We talked of this and that, and then I said to him: 'Ken, I've heard rumours, is it right that you're at war with Mark Foo?' He gave the question serious consideration. 'Andy,' he finally replied, in his most meditative, professorial style, 'I can't be at war with Mark Foo. If I wanted to go to war with somebody, they would cease to exist. I would win.' In May 1974, Surfer magazine published a couple of action pictures of Foo, a good-looking Chinese-American who had moved to Hawaii aged nine. Then, he would have been barely 16. They were idyllic, almost innocent, pictures. The photographs, taken by David Skelton, show him crouching low and leaning into some semi-transparent 4ft-6ft green walls. The waves were well formed, but definitely not huge (Hawaiian-style); there were a few guys out there, but not a dense and potentially aggressive crowd (California-style).
These were the ideal faces for some explosive moves (the kind of radical attack that became known as 'hot-dogging', after the high-performance cars). 'With enough size to tuck into and enough speed to get you off. Good waves to be remembered by those who had them.' There was no drama. Nobody won anything. Nobody died. They weren't great waves. In a way, the waves matched Foo's standing in the profession. He was good but not great, he was stylish, he was clean. He was not huge either, but he had potential. He was still young and 'lighthearted', unscarred by either Hawaiian heavies or Californian combat. He still looked like a skinny kid with skill.

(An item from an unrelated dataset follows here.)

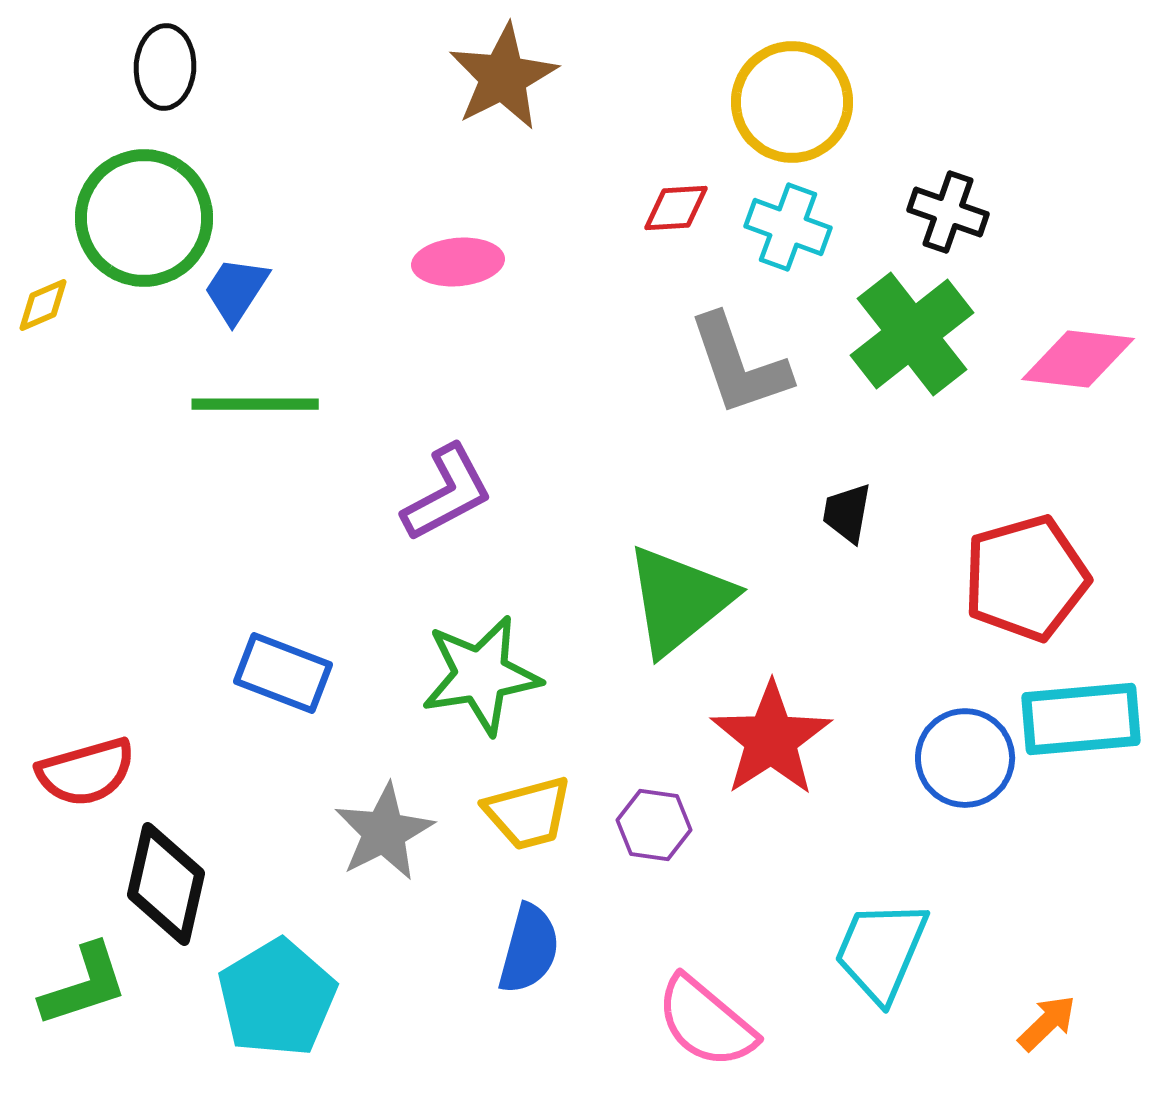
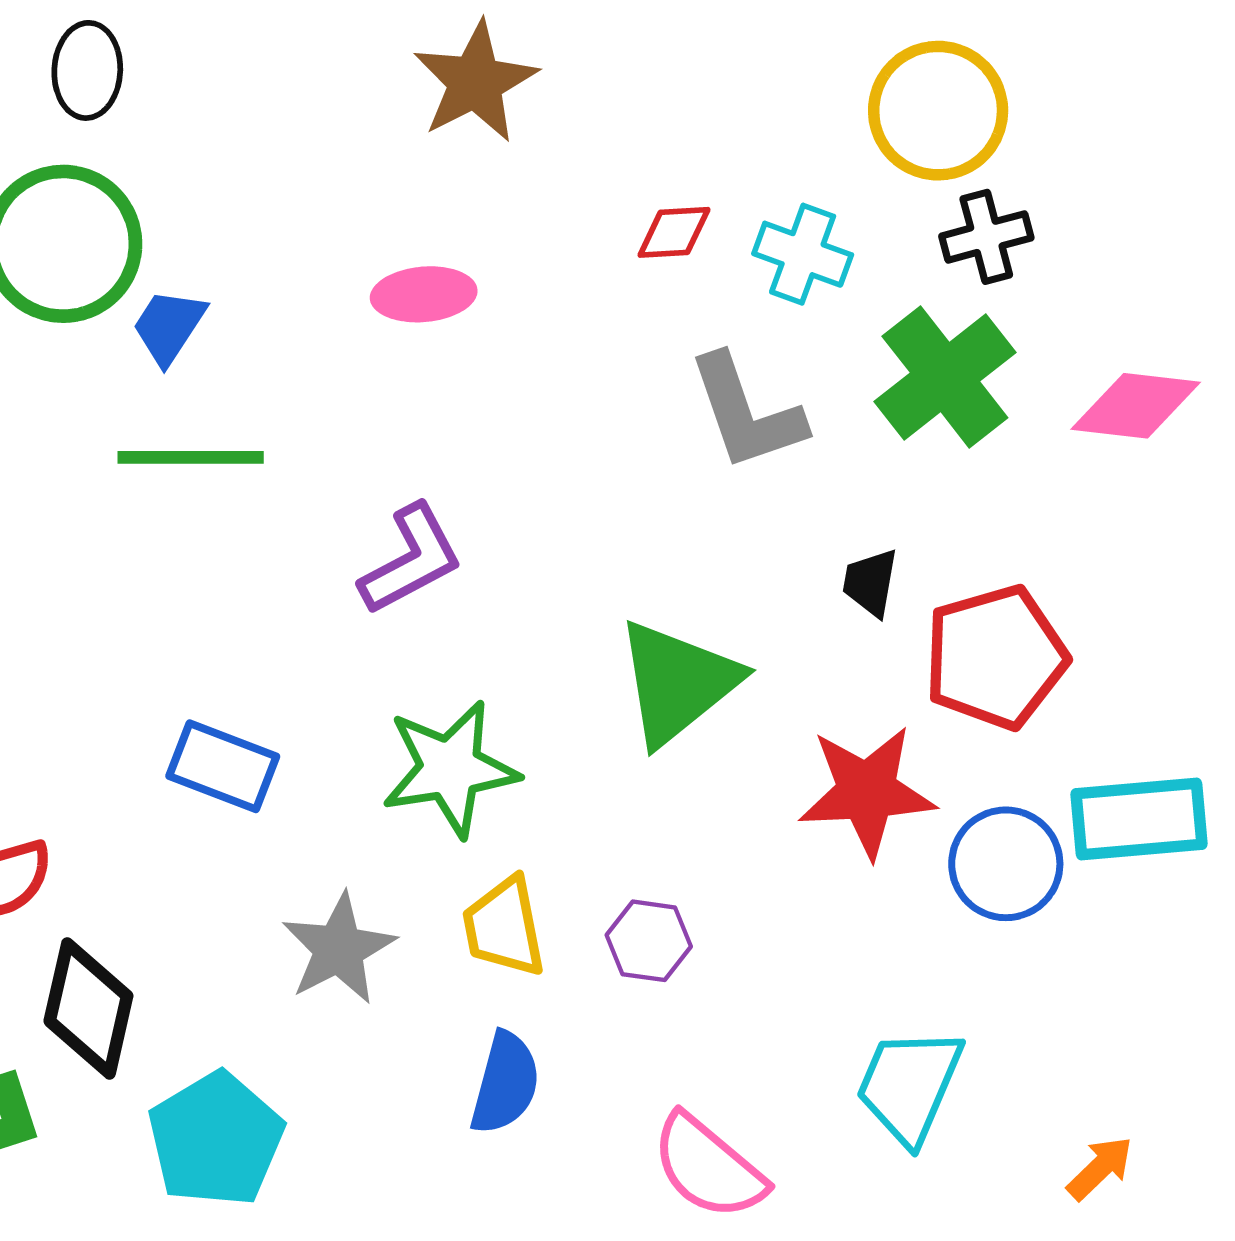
yellow circle: (792, 102) -> (938, 111), moved
black cross: (948, 212) -> (986, 237), turned -34
red pentagon: (1026, 578) -> (995, 657), moved
red star: (771, 739) -> (867, 792), moved, turned 30
yellow trapezoid: (528, 813) -> (504, 927), turned 94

February 1978, Surfing magazine: it was just a one-page interview, but it registered a significant shift of emphasis. Foo had become first and foremost a pro surfer. He looked on the recently formed ASP circuit, the 'tour', as his workplace, a big enough platform not just to showcase his skills, but also to provide a career path and a decent income. 'I'm totally committed to pro surfing,' he says. 'First, because I love to surf and I like competition, and also because I like to live comfortably. So, of course, it would be the ultimate to live off surfing! I also know that that "ultimate" might become a reality, and if it does I want to be there. But, at the same time, I'm not being completely narrow-minded, and I'm also leaving other options open in case it doesn't.' Foo forever cultivated the other options (money, women, media, property, pleasures). Like Bradshaw, he revered surfing; unlike Bradshaw he didn't think it had to be divorced from everything else in the world, kept sacrosanct: rather, it had to be traded, exchanged, transformed, translated, have all its latent value and meaning activated and disseminated. Where Bradshaw excluded, Foo included. Foo was into everything; for Bradshaw, surfing was everything. Bradshaw lived by a single great organising principle, a prophetic vision that became a dogma; Foo pursued many goals, disparate and contradictory.